Not sure what your budget is but what about hydrophobe retailer £21.99 (£19.80 with DW10) for 5l delivered or Si02 gloss detailer (£23.40 with code) both by detailed on line?


----------



## alfajim (May 4, 2011)

I'm currently using bh qd. You can dilute it right down and it's a great finish.


----------



## wyliss (Feb 9, 2007)

Budget is around the same price for Megs LT so £30 approximately 
Cheers



CharliesTTS said:


> Not sure what your budget is but what about hydrophobe retailer £21.99 (£19.80 with DW10) for 5l delivered or Si02 gloss detailer (£23.40 with code) both by detailed on line?


----------



## Typeroz (Jan 10, 2016)

Dodo juice qd is around £20 for 5l


----------



## Compo (Jul 22, 2010)

Auto Finesse Finale can be had at car parts 4 less 5l £23


----------



## minimadmotorman (Mar 18, 2012)

Compo said:


> Auto Finesse Finale can be had at car parts 4 less 5l £23


I'm not a big AF fan but Finale is actually pretty decent IMO!


----------



## A&J (Mar 4, 2015)

What do you want from a QD?

- If protection then P&S Bead maker or Meguiars X-press spray wax - 1 gallon
- If lubrication while drying you can try Serious performance ultra gloss clean detailer. It mixes into a gallon of water
- If light cleaning & protection you can use whichever rinseless shampoo with wax (ONR W&W, Meguiars rinse free express wash&wax) Mix 60ml into 1l water and you are good to go...these are definitely budget kings.


----------



## wyliss (Feb 9, 2007)

Mainly for after drying and to also add some bling and a little protection. Thanks for the info :thumb:



A&J said:


> What do you want from a QD?
> 
> - If protection then P&S Bead maker or Meguiars X-press spray wax - 1 gallon
> - If lubrication while drying you can try Serious performance ultra gloss clean detailer. It mixes into a gallon of water
> - If light cleaning & protection you can use whichever rinseless shampoo with wax (ONR W&W, Meguiars rinse free express wash&wax) Mix 60ml into 1l water and you are good to go...these are definitely budget kings.


----------



## Compo (Jul 22, 2010)

minimadmotorman said:


> I'm not a big AF fan but Finale is actually pretty decent IMO!

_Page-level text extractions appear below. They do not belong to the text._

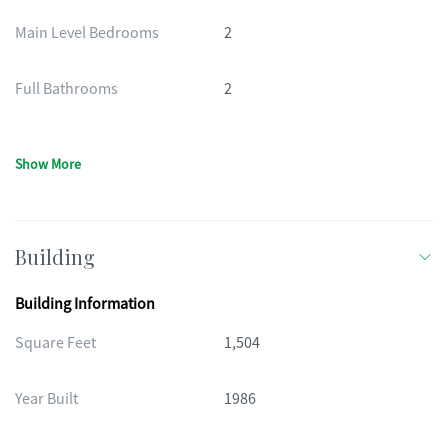
Main Level Bedrooms
2
Full Bathrooms
2
Show More
Building
Building Information
Square Feet
1,504
Year Built
1986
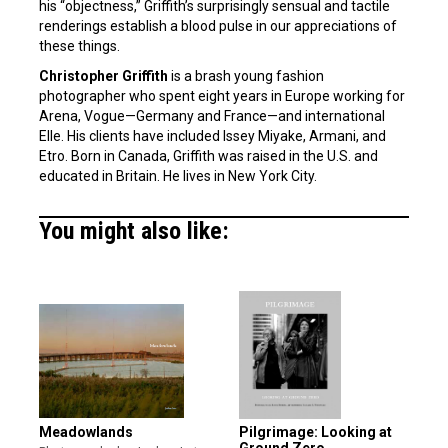
his “objectness,” Griffith’s surprisingly sensual and tactile
renderings establish a blood pulse in our appreciations of
these things.
Christopher Griffith
is a brash young fashion
photographer who spent eight years in Europe working for
Arena, Vogue—Germany and France—and international
Elle. His clients have included Issey Miyake, Armani, and
Etro. Born in Canada, Griffith was raised in the U.S. and
educated in Britain. He lives in New York City.
You might also like:
Meadowlands
Pilgrimage: Looking at
Ground Zero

 Love using Finale, gives the finish i want quick. Ive tried loads of QD's in the past but keep going back to Finale and at this price no brainer for my 10L bought.


----------



## wyliss (Feb 9, 2007)

Mainly for drying whilst also providing a little protection and also bling.
:thumb:

What about Serious Performance Ultra Gloss Show Detailer V3 ?
Both the SP products are good value.



A&J said:


> What do you want from a QD?
> 
> - If protection then P&S Bead maker or Meguiars X-press spray wax - 1 gallon
> - If lubrication while drying you can try Serious performance ultra gloss clean detailer. It mixes into a gallon of water
> - If light cleaning & protection you can use whichever rinseless shampoo with wax (ONR W&W, Meguiars rinse free express wash&wax) Mix 60ml into 1l water and you are good to go...these are definitely budget kings.


----------



## A&J (Mar 4, 2015)

I had a small sample of SP v3 and yeah I liked it but it was used on a really small scale so my experience with it is limited whereass the standard SP QD I bought and made a gallon of QD that served me really well to remove some fingerprints, light dust and it also served as a really good clay lubricant. You cant go wrong with SP QD.


----------



## Itstony (Jan 19, 2018)

Just commented on this on the Bulk buy thread.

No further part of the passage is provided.